PROMPT: Search the records below for the string "você", and report each line that contains it.
[DATA FOR PROCESSING]
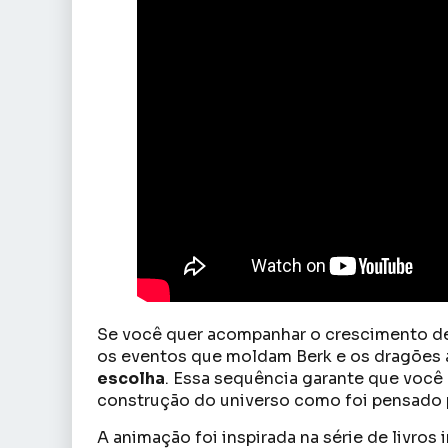
Se você quer acompanhar o crescimento de
os eventos que moldam Berk e os dragões 
escolha
. Essa sequência garante que você
construção do universo como foi pensado p
A animação foi inspirada na série de livros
[/DATA FOR PROCESSING]
RESPONSE BELOW:
Se você quer acompanhar o crescimento de
. Essa sequência garante que você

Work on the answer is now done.